(Collected data entries)
Segment Open

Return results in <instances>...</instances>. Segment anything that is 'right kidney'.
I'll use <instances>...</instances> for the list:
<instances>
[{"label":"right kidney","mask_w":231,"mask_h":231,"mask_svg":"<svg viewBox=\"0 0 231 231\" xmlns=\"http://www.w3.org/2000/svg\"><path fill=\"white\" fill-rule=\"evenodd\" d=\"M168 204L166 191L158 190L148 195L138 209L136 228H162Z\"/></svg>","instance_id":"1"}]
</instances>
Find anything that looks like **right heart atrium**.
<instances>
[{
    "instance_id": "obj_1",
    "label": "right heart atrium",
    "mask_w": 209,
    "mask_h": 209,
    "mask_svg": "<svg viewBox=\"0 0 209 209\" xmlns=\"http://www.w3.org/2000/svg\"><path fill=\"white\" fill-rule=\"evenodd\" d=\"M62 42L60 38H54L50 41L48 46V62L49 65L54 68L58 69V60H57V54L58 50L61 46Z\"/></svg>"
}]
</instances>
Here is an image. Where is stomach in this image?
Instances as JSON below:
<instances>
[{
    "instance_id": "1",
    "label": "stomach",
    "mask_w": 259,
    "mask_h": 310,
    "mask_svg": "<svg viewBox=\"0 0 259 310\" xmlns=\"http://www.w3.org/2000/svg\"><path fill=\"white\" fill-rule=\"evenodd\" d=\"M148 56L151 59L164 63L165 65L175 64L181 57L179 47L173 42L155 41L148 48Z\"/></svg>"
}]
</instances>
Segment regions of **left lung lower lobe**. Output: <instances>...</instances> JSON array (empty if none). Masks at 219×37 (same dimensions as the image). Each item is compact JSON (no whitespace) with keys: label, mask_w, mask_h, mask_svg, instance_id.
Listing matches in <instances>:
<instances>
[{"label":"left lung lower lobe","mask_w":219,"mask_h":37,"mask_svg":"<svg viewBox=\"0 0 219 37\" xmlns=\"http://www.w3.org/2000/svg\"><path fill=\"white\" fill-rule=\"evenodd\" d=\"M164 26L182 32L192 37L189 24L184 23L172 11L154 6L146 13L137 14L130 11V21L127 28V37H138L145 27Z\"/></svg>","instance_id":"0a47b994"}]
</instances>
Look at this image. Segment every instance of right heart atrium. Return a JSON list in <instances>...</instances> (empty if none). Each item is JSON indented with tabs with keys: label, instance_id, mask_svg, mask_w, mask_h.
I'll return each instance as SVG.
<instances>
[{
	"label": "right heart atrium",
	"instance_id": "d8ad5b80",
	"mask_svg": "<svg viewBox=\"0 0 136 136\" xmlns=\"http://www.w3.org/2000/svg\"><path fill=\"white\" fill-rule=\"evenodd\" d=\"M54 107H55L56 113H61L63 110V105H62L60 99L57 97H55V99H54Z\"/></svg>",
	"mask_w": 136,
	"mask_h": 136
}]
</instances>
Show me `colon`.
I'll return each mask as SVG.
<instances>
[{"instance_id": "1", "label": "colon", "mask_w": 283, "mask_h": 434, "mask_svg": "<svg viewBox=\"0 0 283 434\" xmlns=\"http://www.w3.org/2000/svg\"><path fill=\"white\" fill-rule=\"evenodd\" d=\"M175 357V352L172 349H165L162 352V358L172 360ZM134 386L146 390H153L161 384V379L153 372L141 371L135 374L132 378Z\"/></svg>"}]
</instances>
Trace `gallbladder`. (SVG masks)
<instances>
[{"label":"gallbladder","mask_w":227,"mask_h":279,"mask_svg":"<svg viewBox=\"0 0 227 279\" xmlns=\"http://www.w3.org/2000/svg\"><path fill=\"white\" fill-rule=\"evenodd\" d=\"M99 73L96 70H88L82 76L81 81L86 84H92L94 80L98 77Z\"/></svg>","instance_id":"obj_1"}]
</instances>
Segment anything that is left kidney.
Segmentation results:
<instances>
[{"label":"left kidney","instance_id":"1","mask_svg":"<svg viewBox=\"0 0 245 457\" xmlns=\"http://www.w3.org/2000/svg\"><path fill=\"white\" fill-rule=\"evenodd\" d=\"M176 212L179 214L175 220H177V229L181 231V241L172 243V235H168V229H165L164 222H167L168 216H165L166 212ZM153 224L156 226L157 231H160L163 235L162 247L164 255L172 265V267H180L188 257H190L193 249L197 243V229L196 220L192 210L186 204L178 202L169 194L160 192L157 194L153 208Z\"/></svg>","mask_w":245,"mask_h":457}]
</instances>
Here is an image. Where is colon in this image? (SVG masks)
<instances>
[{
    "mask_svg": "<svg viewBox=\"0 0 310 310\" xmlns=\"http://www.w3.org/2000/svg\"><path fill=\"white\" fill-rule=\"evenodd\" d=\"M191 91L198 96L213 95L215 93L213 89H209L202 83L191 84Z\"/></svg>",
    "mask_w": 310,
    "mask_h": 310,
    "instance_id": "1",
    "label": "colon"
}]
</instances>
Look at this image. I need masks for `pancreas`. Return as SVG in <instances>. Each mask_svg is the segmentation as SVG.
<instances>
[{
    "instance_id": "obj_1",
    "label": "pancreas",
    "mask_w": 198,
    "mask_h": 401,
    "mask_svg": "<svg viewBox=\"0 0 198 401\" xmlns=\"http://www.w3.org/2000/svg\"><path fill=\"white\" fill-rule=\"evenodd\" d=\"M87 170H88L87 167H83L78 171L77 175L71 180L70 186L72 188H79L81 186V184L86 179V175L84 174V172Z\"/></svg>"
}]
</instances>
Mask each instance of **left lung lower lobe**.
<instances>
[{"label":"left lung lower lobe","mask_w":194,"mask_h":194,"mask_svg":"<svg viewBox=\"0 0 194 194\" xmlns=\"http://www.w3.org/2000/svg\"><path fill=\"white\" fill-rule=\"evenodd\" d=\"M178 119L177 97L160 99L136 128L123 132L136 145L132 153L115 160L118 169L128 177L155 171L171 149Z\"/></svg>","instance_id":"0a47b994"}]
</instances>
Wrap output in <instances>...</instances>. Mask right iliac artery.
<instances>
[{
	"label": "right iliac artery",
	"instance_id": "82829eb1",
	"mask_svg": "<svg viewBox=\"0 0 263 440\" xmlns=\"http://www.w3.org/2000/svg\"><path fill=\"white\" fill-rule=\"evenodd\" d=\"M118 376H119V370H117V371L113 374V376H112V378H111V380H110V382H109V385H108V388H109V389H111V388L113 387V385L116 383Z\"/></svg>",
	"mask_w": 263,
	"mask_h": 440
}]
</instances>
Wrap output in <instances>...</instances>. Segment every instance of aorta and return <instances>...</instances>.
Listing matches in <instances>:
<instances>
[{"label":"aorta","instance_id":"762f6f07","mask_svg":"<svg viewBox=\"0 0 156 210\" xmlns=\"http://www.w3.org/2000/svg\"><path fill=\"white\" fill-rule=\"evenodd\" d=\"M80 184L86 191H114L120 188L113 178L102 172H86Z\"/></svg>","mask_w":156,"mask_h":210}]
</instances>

Segment Closed

Aim of the exercise:
Return every record above exactly as it appears.

Response:
Return results in <instances>...</instances>. Segment anything that is 'right kidney'.
I'll use <instances>...</instances> for the list:
<instances>
[{"label":"right kidney","mask_w":231,"mask_h":231,"mask_svg":"<svg viewBox=\"0 0 231 231\" xmlns=\"http://www.w3.org/2000/svg\"><path fill=\"white\" fill-rule=\"evenodd\" d=\"M168 204L166 191L158 190L148 195L138 209L136 228H162Z\"/></svg>","instance_id":"1"}]
</instances>
Find anything that looks like **right heart atrium**.
<instances>
[{
    "instance_id": "obj_1",
    "label": "right heart atrium",
    "mask_w": 209,
    "mask_h": 209,
    "mask_svg": "<svg viewBox=\"0 0 209 209\" xmlns=\"http://www.w3.org/2000/svg\"><path fill=\"white\" fill-rule=\"evenodd\" d=\"M62 42L60 38H54L50 41L48 46V62L49 65L54 68L58 69V60H57V54L58 50L61 46Z\"/></svg>"
}]
</instances>
Here is an image. Where is stomach in this image?
Instances as JSON below:
<instances>
[{
    "instance_id": "1",
    "label": "stomach",
    "mask_w": 259,
    "mask_h": 310,
    "mask_svg": "<svg viewBox=\"0 0 259 310\" xmlns=\"http://www.w3.org/2000/svg\"><path fill=\"white\" fill-rule=\"evenodd\" d=\"M148 56L151 59L164 63L165 65L175 64L181 57L179 47L173 42L155 41L148 48Z\"/></svg>"
}]
</instances>
Segment regions of **left lung lower lobe**. Output: <instances>...</instances> JSON array (empty if none). Masks at 219×37 (same dimensions as the image). Each item is compact JSON (no whitespace) with keys: label, mask_w, mask_h, mask_svg, instance_id.
Listing matches in <instances>:
<instances>
[{"label":"left lung lower lobe","mask_w":219,"mask_h":37,"mask_svg":"<svg viewBox=\"0 0 219 37\" xmlns=\"http://www.w3.org/2000/svg\"><path fill=\"white\" fill-rule=\"evenodd\" d=\"M164 26L182 32L192 37L189 24L184 23L172 11L154 6L146 13L137 14L130 11V21L127 28V37H138L145 27Z\"/></svg>","instance_id":"0a47b994"}]
</instances>
Look at this image. Segment every instance of right heart atrium. Return a JSON list in <instances>...</instances> (empty if none). Each item is JSON indented with tabs with keys: label, instance_id, mask_svg, mask_w, mask_h.
I'll return each instance as SVG.
<instances>
[{
	"label": "right heart atrium",
	"instance_id": "d8ad5b80",
	"mask_svg": "<svg viewBox=\"0 0 136 136\" xmlns=\"http://www.w3.org/2000/svg\"><path fill=\"white\" fill-rule=\"evenodd\" d=\"M54 107H55L56 113H61L63 110V105H62L60 99L57 97H55V99H54Z\"/></svg>",
	"mask_w": 136,
	"mask_h": 136
}]
</instances>
Show me `colon`.
I'll return each mask as SVG.
<instances>
[{"instance_id": "1", "label": "colon", "mask_w": 283, "mask_h": 434, "mask_svg": "<svg viewBox=\"0 0 283 434\" xmlns=\"http://www.w3.org/2000/svg\"><path fill=\"white\" fill-rule=\"evenodd\" d=\"M175 357V352L172 349H165L162 352V358L172 360ZM134 386L146 390H153L161 384V379L153 372L141 371L135 374L132 378Z\"/></svg>"}]
</instances>
Trace `gallbladder`. (SVG masks)
<instances>
[{"label":"gallbladder","mask_w":227,"mask_h":279,"mask_svg":"<svg viewBox=\"0 0 227 279\" xmlns=\"http://www.w3.org/2000/svg\"><path fill=\"white\" fill-rule=\"evenodd\" d=\"M99 73L96 70H88L82 76L81 81L86 84H92L94 80L98 77Z\"/></svg>","instance_id":"obj_1"}]
</instances>
Segment anything that is left kidney.
Segmentation results:
<instances>
[{"label":"left kidney","instance_id":"1","mask_svg":"<svg viewBox=\"0 0 245 457\" xmlns=\"http://www.w3.org/2000/svg\"><path fill=\"white\" fill-rule=\"evenodd\" d=\"M176 212L179 214L175 220H177V229L181 231V241L172 243V235H168V229H165L164 222H167L168 216H165L166 212ZM153 224L156 226L157 231H160L163 235L162 247L164 255L172 265V267H180L188 257H190L193 249L197 243V229L196 220L192 210L186 204L178 202L169 194L160 192L157 194L153 208Z\"/></svg>","mask_w":245,"mask_h":457}]
</instances>
Here is an image. Where is colon in this image? (SVG masks)
<instances>
[{
    "mask_svg": "<svg viewBox=\"0 0 310 310\" xmlns=\"http://www.w3.org/2000/svg\"><path fill=\"white\" fill-rule=\"evenodd\" d=\"M191 91L198 96L213 95L215 93L213 89H209L202 83L191 84Z\"/></svg>",
    "mask_w": 310,
    "mask_h": 310,
    "instance_id": "1",
    "label": "colon"
}]
</instances>
Look at this image. I need masks for `pancreas`. Return as SVG in <instances>. Each mask_svg is the segmentation as SVG.
<instances>
[{
    "instance_id": "obj_1",
    "label": "pancreas",
    "mask_w": 198,
    "mask_h": 401,
    "mask_svg": "<svg viewBox=\"0 0 198 401\" xmlns=\"http://www.w3.org/2000/svg\"><path fill=\"white\" fill-rule=\"evenodd\" d=\"M87 170H88L87 167H83L78 171L77 175L71 180L70 186L72 188H79L81 186V184L86 179V175L84 174V172Z\"/></svg>"
}]
</instances>
Mask each instance of **left lung lower lobe**.
<instances>
[{"label":"left lung lower lobe","mask_w":194,"mask_h":194,"mask_svg":"<svg viewBox=\"0 0 194 194\" xmlns=\"http://www.w3.org/2000/svg\"><path fill=\"white\" fill-rule=\"evenodd\" d=\"M178 119L177 97L160 99L136 128L123 132L136 145L132 153L115 160L118 169L128 177L155 171L171 149Z\"/></svg>","instance_id":"0a47b994"}]
</instances>
Wrap output in <instances>...</instances>. Mask right iliac artery.
<instances>
[{
	"label": "right iliac artery",
	"instance_id": "82829eb1",
	"mask_svg": "<svg viewBox=\"0 0 263 440\" xmlns=\"http://www.w3.org/2000/svg\"><path fill=\"white\" fill-rule=\"evenodd\" d=\"M118 376H119V370H117V371L113 374V376H112V378H111V380H110V382H109V385H108V388H109V389H111V388L113 387V385L116 383Z\"/></svg>",
	"mask_w": 263,
	"mask_h": 440
}]
</instances>
Wrap output in <instances>...</instances>. Segment every instance of aorta and return <instances>...</instances>.
Listing matches in <instances>:
<instances>
[{"label":"aorta","instance_id":"762f6f07","mask_svg":"<svg viewBox=\"0 0 156 210\" xmlns=\"http://www.w3.org/2000/svg\"><path fill=\"white\" fill-rule=\"evenodd\" d=\"M80 184L86 191H114L120 188L113 178L102 172H86Z\"/></svg>","mask_w":156,"mask_h":210}]
</instances>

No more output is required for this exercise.